For Tikka Masala Sauce
  • 1 small onion cut in 8 pieces
  • 4 medium tomatoes cut in quarters
  • 2-3 garlic whole cloves
  • 1/2" ginger peeled and cut into 2-3 pieces
  • 1/4 cup raw cashews
  • 1 tsp cumin powder
  • 1 1/2 tsp coriander powder
  • 2 tsp oil divided
  • 1/2 tsp chili powder
  • 1 tsp garam masala
  • salt to taste


Chickpea Tikka
  1. Preheat oven to 400 F.
  2. In a medium mixing bowl add and mix all the ingredients listed under Chickpea Tikka above. Spread it evenly on a nonstick baking tray.
  3. Bake the chickpeas in preheated oven for 10 min. Using a spatula stir them and again continue baking for 10 more min.

Tikka Masala Sauce
  1. Meanwhile, heat 1 tsp oil in a large frying pan or skillet. Add whole garlic cloves, ginger, and onion. Cook the onion until translucent for 2-3 min.
  2. Then add tomatoes and raw cashews. Cook them until tomato softens and gives sauce like consistency for about 4-5 min.
  3. Now add cumin powder and coriander powder. Mix well and transfer this mixture to the blender jar, add 1 cup water and blend until smooth and creamy.
  4. Heat remaining oil in the frying pan on low heat. Add chili powder and cook it slightly until fragrant.
  5. Add blended tomato mixture and bring it to boil.
  6. Now add garam masala and salt to taste. Mix well and simmer (cover with lid) on low heat for 5 min.
  7. Finally, add roasted chickpeas, garnish with cilantro and serve warm.
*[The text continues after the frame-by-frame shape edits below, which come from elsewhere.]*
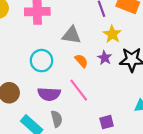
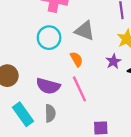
cyan circle: (42, 61) -> (49, 38), moved
orange semicircle: (81, 61) -> (76, 59), moved

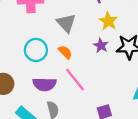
gray triangle: (85, 31) -> (66, 23), turned 40
cyan circle: (49, 38) -> (36, 50), moved

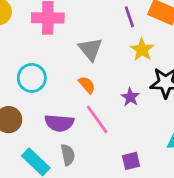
purple star: (101, 46) -> (130, 97), moved
cyan circle: (36, 50) -> (32, 78), moved

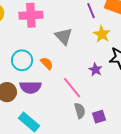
orange semicircle: (87, 85) -> (47, 63), moved
purple semicircle: (59, 123) -> (30, 87), moved
gray semicircle: (68, 155) -> (80, 111), moved

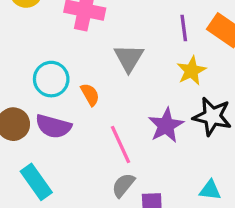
purple star: (95, 70) -> (166, 125), size x1.5
gray semicircle: (80, 111) -> (123, 185), turned -140

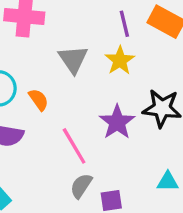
yellow star: (191, 71) -> (120, 60), moved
  1. You can add little more water if you do not want the sauce to be too thick for your liking.
  2. Use freshly ground roasted cumin and coriander seeds powder whenever possible. It really adds an amazing aroma and flavor to the dish. I usually roast around 1 tsp cumin and 2 tsp coriander seeds (for this recipe) together in a frying pan. And using a stone molcajete I crush the roasted seeds into powder.
  3. For more useful tips see the Helpful Tips section above.